Son increibles tus videos!! Gracias Keith
You are perfect ! You know how to teach. Thank you so much man. Liked your style, and got the subject i have been struggling. Liked and subbed.
This is exactly what I was looking for. Thumbs up Keith for this awesom video :-)
Amazing Lecture. Here we understood Everything. Thanks a lot Broo 🔥👍🙂
Great video and well done. I learned a lot from it. Thanks Keith!
Hi Keith, i second many of the viewers comments. Your tutorial on web scraping is by far one of the best ones out there. Thank you so much for producing this. I do have a question though. Hope you can help clarify, I've not had much success googling. Can you clarify what the difference between select function vs. find_all function? when would you use one over another?
Thanks Keith. A really great video. Keep them coming, really useful videos I am learning a great deal from you. Many thanks.
wow a fun exercise !! Have a great fun , Next one is the Pandas One
Wow! This is just too good. Thanks for the video Keith
How do you know you’ve learned something ?
Completing the challenge within 1 minute no hints. Thank you so much for all your efforts :)!
so surprised to find treasure youtuber here, will go through all your perfect tut in my summer holiday, hope that u will gain more and more subscribers~
Thanks alot for the comprehensive tutorial! Really appreciate it
SEMRUSH For Beginners!! Excellent Video.
Bro you're great at these videos. Keep it up. I'm very glad I found your channel and I'm learning a lot from you.

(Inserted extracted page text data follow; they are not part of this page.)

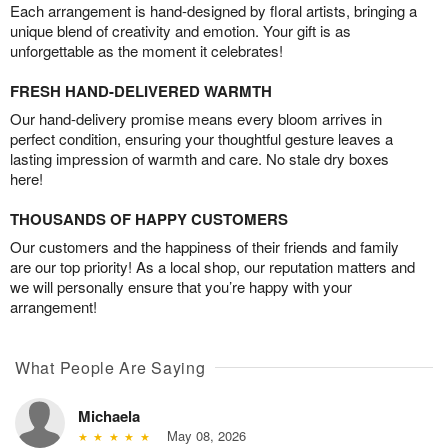
Each arrangement is hand-designed by floral artists, bringing a
unique blend of creativity and emotion. Your gift is as
unforgettable as the moment it celebrates!
FRESH HAND-DELIVERED WARMTH
Our hand-delivery promise means every bloom arrives in
perfect condition, ensuring your thoughtful gesture leaves a
lasting impression of warmth and care. No stale dry boxes
here!
THOUSANDS OF HAPPY CUSTOMERS
Our customers and the happiness of their friends and family
are our top priority! As a local shop, our reputation matters and
we will personally ensure that you’re happy with your
arrangement!
What People Are Saying
Michaela
May 08, 2026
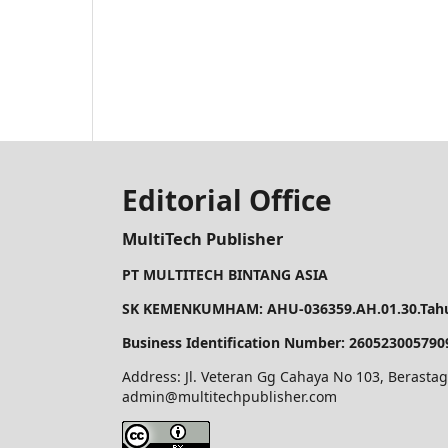
Editorial Office
MultiTech Publisher
PT MULTITECH BINTANG ASIA
SK KEMENKUMHAM: AHU-036359.AH.01.30.Tahu
Business Identification Number: 260523005790
Address: Jl. Veteran Gg Cahaya No 103, Berastag
admin@multitechpublisher.com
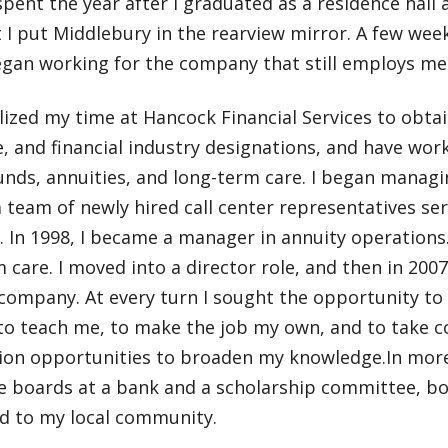
 spent the year after I graduated as a residence hall a
 I put Middlebury in the rearview mirror. A few weeks
egan working for the company that still employs me
ilized my time at Hancock Financial Services to obta
, and financial industry designations, and have work
nds, annuities, and long-term care. I began managin
 team of newly hired call center representatives serv
. In 1998, I became a manager in annuity operations
 care. I moved into a director role, and then in 2007 
 company. At every turn I sought the opportunity to
 to teach me, to make the job my own, and to take 
tion opportunities to broaden my knowledge.In more
he boards at a bank and a scholarship committee, b
d to my local community.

Regarding the task of getting the "is" from fun-facts, you can get them by this simple one liner:
[li.get_text() for li in webpage.select('ul.fun-facts li') if 'is' in li.get_text()]
no regex, no extra loops... just plain string methods with list comprehension!
LOL, loved the secret message. Great work, thanks for the video
As usual.... Awesome Tutorial!!!
It was my first time learning from you and I must say it was pretty awesome:-)
The best videos! Love your videos and way to present the ideas.
i wish i had a cool teacher like you
One spot for all my Python needs. Thanks Keith! ; )
of course i will smash that button!! Sos un crack amigo, gracias por la buena onda y dedicacion!
The idea with the secret message was super cool!) You've got that like! Well deserved.
Glad you enjoyed it! I had fun setting that up :)
Thank you so much for your tutorials. You are doing great!
Awesome video av always! Would love to see tutorials for selenium and scrapy aswell. Also PyTorch and Seaborn would be very interesting to learn more about! Your videos are soo easy to follow and learn from :)
Thanks for another great tutorial Keith :)
we just love your content.. u taught me pandas very well....!!!
Love to hear that! :)
That's the data scientist's way to tell "Like and Subscribe ". Thanks for sharing knowledge!!
52:30 Not sure if this was posted before but this works for the duplicates. Thanks for all the help Keith!!!
import pandas as pd
table = soup.select("table.hockey-stats")
df = pd.read_html(str(table))[0]
df
i learned numpy ,pandas and other things from ur play list. i was strucked for the past 3 days in webscraping i watched a lot of yt videos bt i coudnt understand as ur content...Thank you so much brother :D . Now i hit(smashed) the bell icon too...
Awesome glad this video could help clarify some of the confusion you had. Thanks for smashing the bell icon! xD
Thank you so much. This is very helpful.
Great tutorial, thanks!
Dang! that was a good tutorial. I love you Keith, sincerely.
Thank you so much for doing this.😍😍
Are you god? I have a simple approach to your videos. I like them first, then I watch the video. Thanks a lot man, you and few others youtubers are going to put universities out of business
Amazing video! Really helped me! Thank you!